Os contratos futuros do petróleo operam em alta nesta segunda-feira com dados positivos da China fornecendo algum suporte para o mercado que viu volatilidade e tendência de queda na semana passada.

Às 9h20 (de Brasília), o contrato do petróleo Brent para janeiro, negociado a plataforma ICE, em Londres, subia 0,91%, para US$ 107,99 o barril. Na New York Mercantile Exchange (Nymex), o contrato do petróleo para janeiro avançava 0,63%, para US$ 86,47 o barril.

Dados do Escritório Nacional de Estatísticas da China mostraram que o país processou 41,64 milhões de toneladas de petróleo em novembro, o que representou uma alta de 9,1% em relação ao mesmo período do ano passado. As importações da China de petróleo caíram 1,3% em novembro, em relação a outubro, de acordo com cálculos da Dow Jones, mas aumentaram 3% na comparação com o mesmo período do ano passado.

O início desta semana pode ter uma negociação mais cautelosa, no entanto, enquanto o mercado espera pelos resultados de duas reuniões, de acordo com analistas. A Organização de Países Exportadores de Petróleo (Opep) e o Federal Reserve (Fed) têm reuniões previstas na quarta-feira (12).

O ministro do Petróleo da Arábia Saudita, Ali al-Naimi, afirmou antes da reunião que na opinião dele o mercado está bem abastecido, de acordo com uma nota de Andrey Kryuchenkov, da VTB Capital.
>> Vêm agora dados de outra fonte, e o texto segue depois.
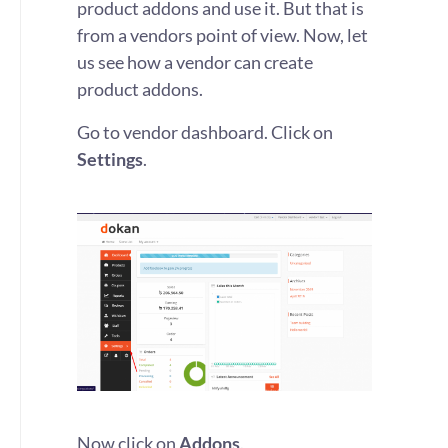
product addons and use it. But that is
from a vendors point of view. Now, let
us see how a vendor can create
product addons.
Go to vendor dashboard. Click on
Settings
.
Now click on
Addons
.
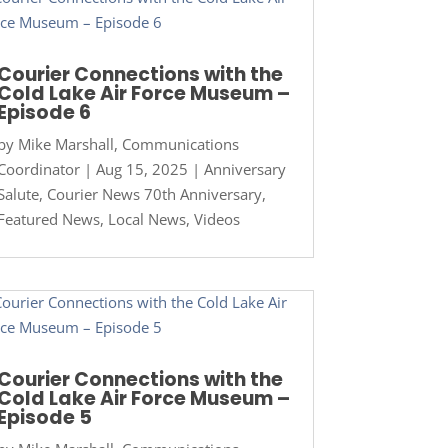
Courier Connections with the
Cold Lake Air Force Museum –
Episode 6
by
Mike Marshall, Communications
Coordinator
|
Aug 15, 2025
|
Anniversary
Salute
,
Courier News 70th Anniversary
,
Featured News
,
Local News
,
Videos
Courier Connections with the
Cold Lake Air Force Museum –
Episode 5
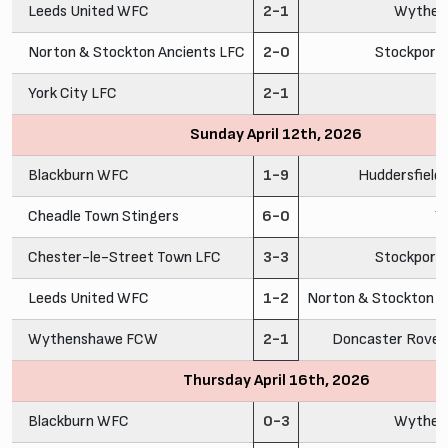
Leeds United WFC
2-1
Wythen
Norton & Stockton Ancients LFC
2-0
Stockport
York City LFC
2-1
C
Sunday April 12th, 2026
Blackburn WFC
1-9
Huddersfiel
Cheadle Town Stingers
6-0
Y
Chester-le-Street Town LFC
3-3
Stockport
Leeds United WFC
1-2
Norton & Stockton A
Wythenshawe FCW
2-1
Doncaster Rovers
Thursday April 16th, 2026
Blackburn WFC
0-3
Wythen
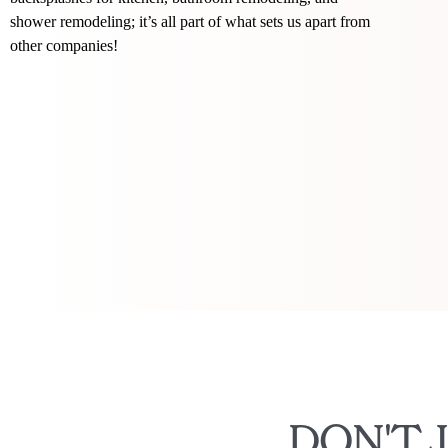
shower remodeling; it’s all part of what sets us apart from
other companies!
DON'T 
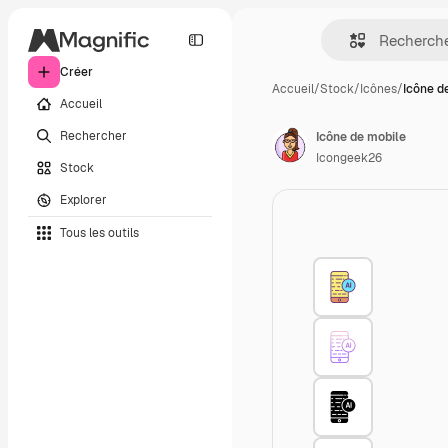
Créer
Accueil
/
Stock
/
Icônes
/
Icône d
Accueil
Rechercher
Icône de mobile
Icongeek26
Stock
Explorer
Tous les outils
O analista escreveu que isso reforça a previsão do banco "de nenhuma mudança na política de produção do grupo em 12 de dezembro. A oferta continua abundante, com o bombeamento da OPEP bem acima da meta de 30 milhões de barris por dia. Nós também não esperamos uma reintrodução de quotas individuais agora".

O Oriente Médio, uma região de grande importância para a produção e O transporte de petróleo, continua a ser observada. "Nós estaremos observando o que está acontecendo no Norte da África. Nós veremos mais protestos no Egito e na Tunísia", disse Olivier Jakob, analista da Petromatix, na Suíça. "Essa região ainda está produzindo algumas preocupações geopolíticas." As informações são da Dow Jones.